Reviewed by Jeffrey B. Remz
omehow after nine years in the public eye, Lauren Alaina was finally on her first headlining tour. That despite being runner up on American Idol, the show that launched her career, in 2011, and two albums.
On her own, Alaina has only had one certifiable hit, but in recent years, she's gained traction as a duets singer with Dustin Lynch, Chris Young and Kane Brown
Better late than never may apply here, and Alaina amply demonstrated that she certainly deserved to be a headliner at this stage of her career.
What set Alaina part from most of her country contemporaries was a personal authenticity. She was not afraid to talk about difficult times growing up in Georgia or not having the smoothest upbringing. (While she didn't on this night, on her previous visit to Boston one year ago, she referenced that she suffered from an eating disorder).
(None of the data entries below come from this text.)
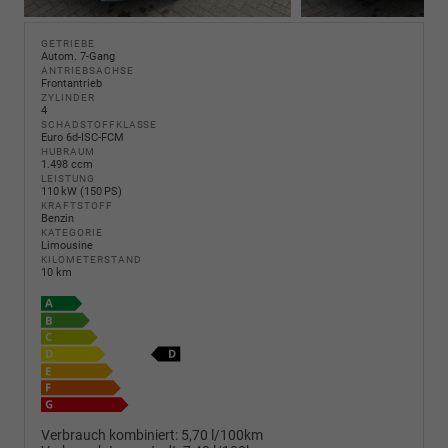
GETRIEBE
Autom. 7-Gang
ANTRIEBSACHSE
Frontantrieb
ZYLINDER
4
SCHADSTOFFKLASSE
Euro 6d-ISC-FCM
HUBRAUM
1.498 ccm
LEISTUNG
110 kW (150 PS)
KRAFTSTOFF
Benzin
KATEGORIE
Limousine
KILOMETERSTAND
10 km
Verbrauch kombiniert:
5,70 l/100km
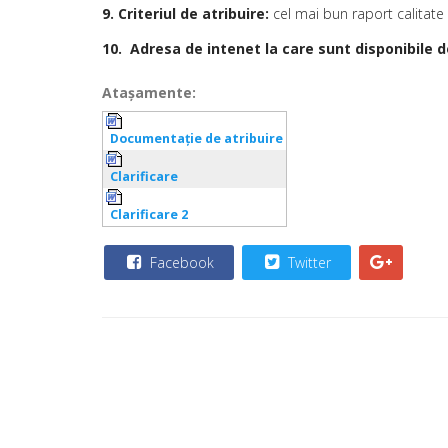
9. Criteriul de atribuire:
cel mai bun raport calitate
10. Adresa de intenet la care sunt disponibile
Ataşamente:
Documentaţie de atribuire
Clarificare
Clarificare 2
Facebook
Twitter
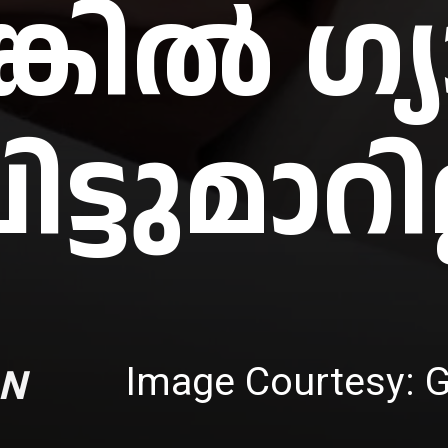
്കിൽ ഗ്യ
ിട്ടുമാറില
Image Courtesy: 
N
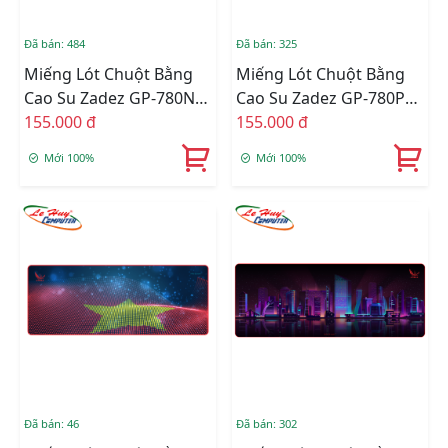
Đã bán: 484
Đã bán: 325
Miếng Lót Chuột Bằng
Miếng Lót Chuột Bằng
Cao Su Zadez GP-780N
Cao Su Zadez GP-780P
(Xanh)
155.000 đ
(Hồng)
155.000 đ
Mới 100%
Mới 100%
Đã bán: 46
Đã bán: 302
And when she sang "Georgia Peaches," being from small town Georgia, it seemed like the real deal.
Some may talk the talk, but you get the distinct sense that Alaina knows of what she sang about.
It's no secret that Alaina is one powerful singer. That came through time and again during her 90-minute show. Alaina threw in several songs from an EP, her first release in more than three years, coming out in March. Alaina grew soulful on the percolating "Bring Out the Country In Me."
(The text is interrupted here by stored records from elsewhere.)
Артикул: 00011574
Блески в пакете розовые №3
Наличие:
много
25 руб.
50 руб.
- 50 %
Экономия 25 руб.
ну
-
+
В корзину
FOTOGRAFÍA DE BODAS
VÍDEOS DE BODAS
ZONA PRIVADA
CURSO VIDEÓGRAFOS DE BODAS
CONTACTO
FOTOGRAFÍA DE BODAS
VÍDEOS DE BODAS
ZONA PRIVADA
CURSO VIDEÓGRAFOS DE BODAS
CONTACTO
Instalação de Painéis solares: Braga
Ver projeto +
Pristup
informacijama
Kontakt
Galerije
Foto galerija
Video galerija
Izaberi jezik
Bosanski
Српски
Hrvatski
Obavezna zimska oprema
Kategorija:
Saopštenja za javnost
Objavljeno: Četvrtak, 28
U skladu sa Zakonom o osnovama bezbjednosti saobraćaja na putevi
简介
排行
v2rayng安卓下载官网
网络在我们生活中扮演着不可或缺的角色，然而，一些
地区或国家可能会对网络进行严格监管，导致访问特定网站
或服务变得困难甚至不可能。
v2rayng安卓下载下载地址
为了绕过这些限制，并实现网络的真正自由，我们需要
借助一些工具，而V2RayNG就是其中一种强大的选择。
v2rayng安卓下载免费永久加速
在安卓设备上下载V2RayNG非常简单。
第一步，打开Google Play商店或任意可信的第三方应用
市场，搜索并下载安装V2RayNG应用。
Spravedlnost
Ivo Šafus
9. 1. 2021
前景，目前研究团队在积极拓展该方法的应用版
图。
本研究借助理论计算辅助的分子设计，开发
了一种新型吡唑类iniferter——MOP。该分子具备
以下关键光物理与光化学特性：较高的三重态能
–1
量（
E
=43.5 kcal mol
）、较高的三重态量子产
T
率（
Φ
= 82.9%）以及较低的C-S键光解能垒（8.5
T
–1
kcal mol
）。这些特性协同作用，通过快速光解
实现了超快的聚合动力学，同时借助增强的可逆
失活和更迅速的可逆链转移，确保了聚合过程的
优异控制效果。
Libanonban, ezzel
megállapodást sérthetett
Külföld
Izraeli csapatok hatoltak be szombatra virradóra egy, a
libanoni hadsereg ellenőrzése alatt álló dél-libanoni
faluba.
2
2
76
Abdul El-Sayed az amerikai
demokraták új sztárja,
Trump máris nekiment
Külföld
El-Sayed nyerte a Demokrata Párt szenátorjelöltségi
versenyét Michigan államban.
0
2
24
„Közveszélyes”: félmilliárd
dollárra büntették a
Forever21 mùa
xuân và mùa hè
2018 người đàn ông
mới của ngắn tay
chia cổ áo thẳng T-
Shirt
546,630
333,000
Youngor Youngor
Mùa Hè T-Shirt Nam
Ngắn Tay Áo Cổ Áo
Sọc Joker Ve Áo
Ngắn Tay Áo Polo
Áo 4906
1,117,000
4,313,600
For some reason, Alaina tended to rely on videos of singing the song with the in-the-flesh version timing things just about exactly. Not so sure that was needed. Nor were recorded voice overs by Alaina in talking about herself. Being there in the flesh, she could just as well did the talking since she was more than capable elsewhere in the set. Perhaps she used this device to change her outfit several times.
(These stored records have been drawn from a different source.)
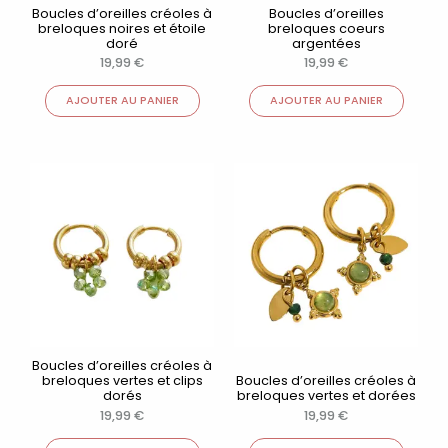
Boucles d’oreilles créoles à
Boucles d’oreilles
breloques noires et étoile
breloques coeurs
doré
argentées
19,99
€
19,99
€
AJOUTER AU PANIER
AJOUTER AU PANIER
Boucles d’oreilles créoles à
breloques vertes et clips
Boucles d’oreilles créoles à
dorés
breloques vertes et dorées
19,99
€
19,99
€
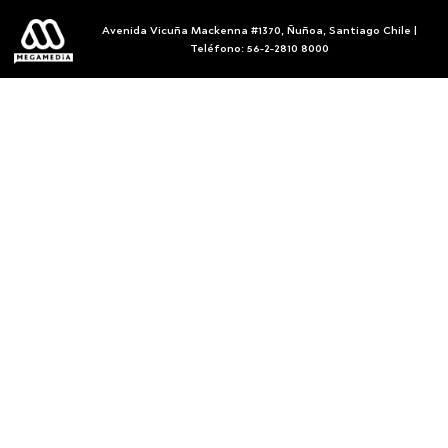
Avenida Vicuña Mackenna #1370, Ñuñoa, Santiago Chile |
Teléfono: 56-2-2810 8000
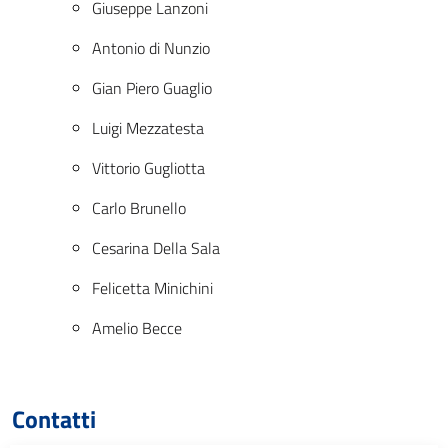
Giuseppe Lanzoni
Antonio di Nunzio
Gian Piero Guaglio
Luigi Mezzatesta
Vittorio Gugliotta
Carlo Brunello
Cesarina Della Sala
Felicetta Minichini
Amelio Becce
Contatti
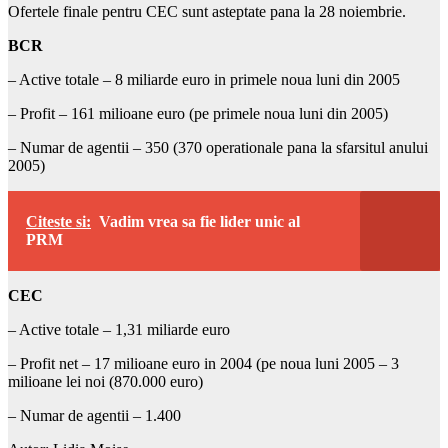
Ofertele finale pentru CEC sunt asteptate pana la 28 noiembrie.
BCR
– Active totale – 8 miliarde euro in primele noua luni din 2005
– Profit – 161 milioane euro (pe primele noua luni din 2005)
– Numar de agentii – 350 (370 operationale pana la sfarsitul anului
2005)
Citeste si:
Vadim vrea sa fie lider unic al
PRM
CEC
– Active totale – 1,31 miliarde euro
– Profit net – 17 milioane euro in 2004 (pe noua luni 2005 – 3
milioane lei noi (870.000 euro)
– Numar de agentii – 1.400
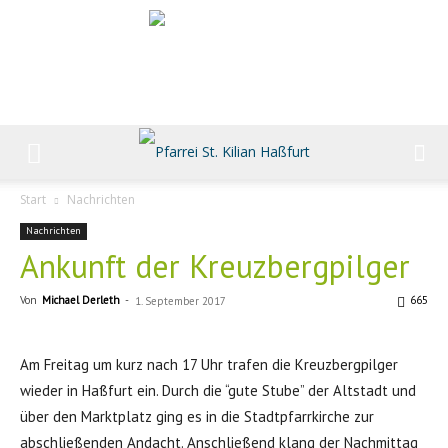
Start
Nachrichten
Nachrichten
Ankunft der Kreuzbergpilger
Von
Michael Derleth
-
665
1. September 2017
Am Freitag um kurz nach 17 Uhr trafen die Kreuzbergpilger
wieder in Haßfurt ein. Durch die “gute Stube” der Altstadt und
über den Marktplatz ging es in die Stadtpfarrkirche zur
abschließenden Andacht. Anschließend klang der Nachmittag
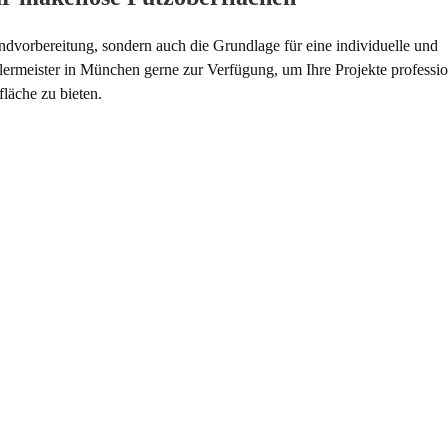
undvorbereitung, sondern auch die Grundlage für eine individuelle und
Malermeister in München gerne zur Verfügung, um Ihre Projekte professio
läche zu bieten.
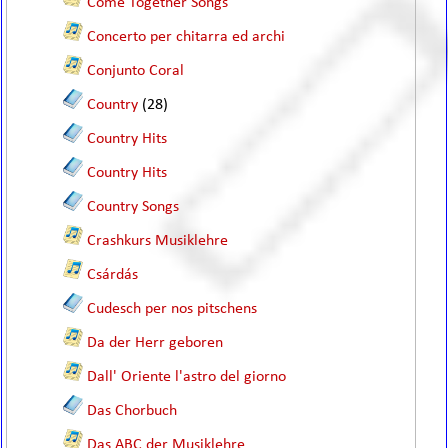
Come Together Songs
Concerto per chitarra ed archi
Conjunto Coral
Country
(28)
Country Hits
Country Hits
Country Songs
Crashkurs Musiklehre
Csárdás
Cudesch per nos pitschens
Da der Herr geboren
Dall' Oriente l'astro del giorno
Das Chorbuch
Das ABC der Musiklehre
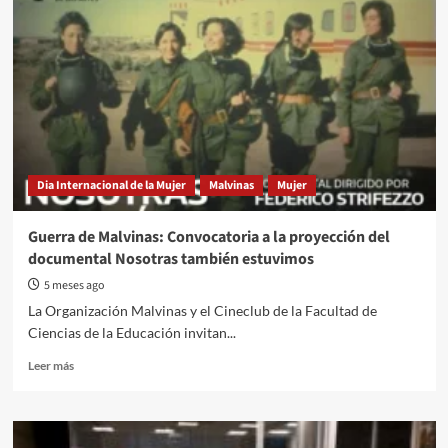
arbitraje
mundialista,
un
camino
lento
Dia Internacional de la Mujer
Malvinas
Mujer
Guerra de Malvinas: Convocatoria a la proyección del
documental Nosotras también estuvimos
5 meses ago
La Organización Malvinas y el Cineclub de la Facultad de
Ciencias de la Educación invitan...
Read
Leer más
more
about
Guerra
de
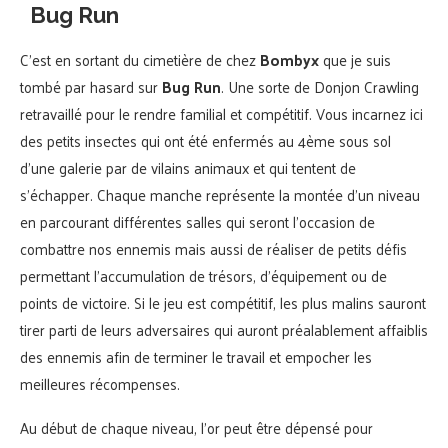
Bug Run
C’est en sortant du cimetière de chez
Bombyx
que je suis
tombé par hasard sur
Bug Run
. Une sorte de Donjon Crawling
retravaillé pour le rendre familial et compétitif. Vous incarnez ici
des petits insectes qui ont été enfermés au 4ème sous sol
d’une galerie par de vilains animaux et qui tentent de
s’échapper. Chaque manche représente la montée d’un niveau
en parcourant différentes salles qui seront l’occasion de
combattre nos ennemis mais aussi de réaliser de petits défis
permettant l’accumulation de trésors, d’équipement ou de
points de victoire. Si le jeu est compétitif, les plus malins sauront
tirer parti de leurs adversaires qui auront préalablement affaiblis
des ennemis afin de terminer le travail et empocher les
meilleures récompenses.
Au début de chaque niveau, l’or peut être dépensé pour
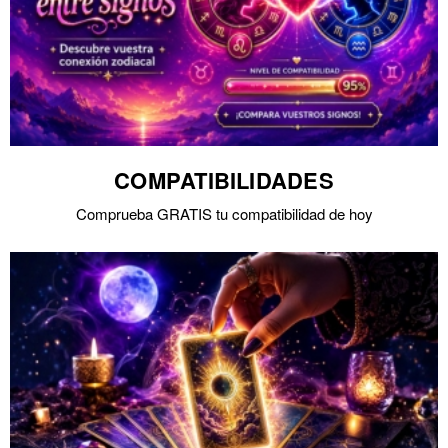
COMPATIBILIDADES
Comprueba GRATIS tu compatibilidad de hoy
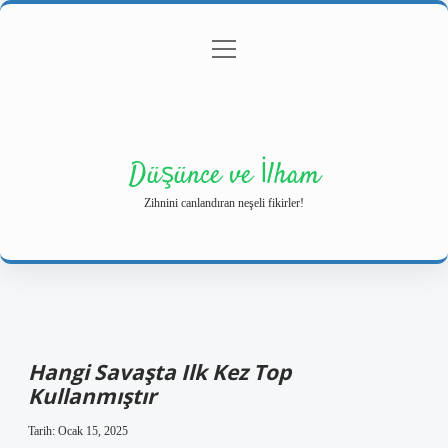
menüyü
Anasayfa
Gizlilik Politikası
Yasal Uyarı
aç
Hakkımızda
Düşünce ve İlham
Zihnini canlandıran neşeli fikirler!
Hangi Savaşta Ilk Kez Top
Kullanmıştır
Tarih: Ocak 15, 2025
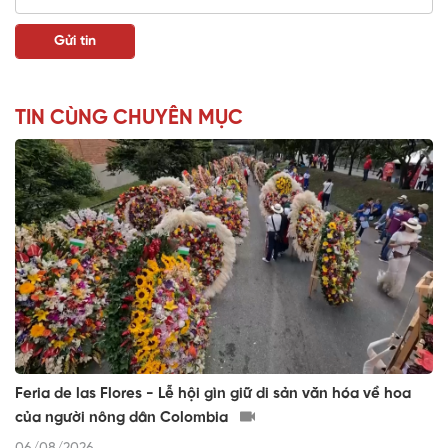
TIN CÙNG CHUYÊN MỤC
Feria de las Flores - Lễ hội gìn giữ di sản văn hóa về hoa
của người nông dân Colombia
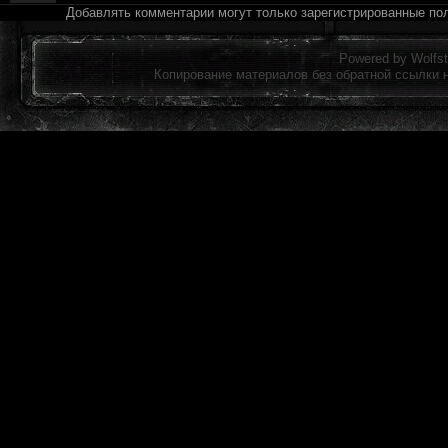
Добавлять комментарии могут только зарегистрированные по
Powered by
Wolfst
Копирование материалов без обратной ссылки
Like many of her fellow musicians, she's not the most traditional with more of a modern sheen to her music. This was pretty basic guitar, bass and drums. With songs like "Ladies in the '90s" where she references Britney Spears, that only underscores the point.
Yet, the song also revealed another truth about Alaina - she was all about empowerment for females and making one's own way. "Ladies in the '90s," for example, could be seen in sharp contrast to country radio these days where women receive very short shrift.
In the fun new song, "Somebody Else's Problem," the sassy Alaina made it clear she wasn't afraid to cut the cord. On "My Kinda People," Alaina showed she's accepting of all comers. And on her biggest song, the closing "The Road Less Traveled," Alaina urged the crowd to blaze their own path, something she said has made her happy.
Like the song says, Alaina may well be marching to the "rhythm of a different drum." It may have been a long time in coming to get to where she is, but Alaina deserved much credit for being real. That goes a long way in the sometimes manufactured musical world in which we live.
Fillmore (that's his family name) opened the show and later even sang "The What Ifs" with Alaina, taking on the role of Brown. Fillmore, man bun and all, certainly was jacked up and may have been rightfully surprised about the positive reception he received from the sold-out crowd, which often sang along.
But maybe he was too jacked up because his voice didn't quite hit the mark on a number of occasions, perhaps oversinging. His songs were not particularly special either.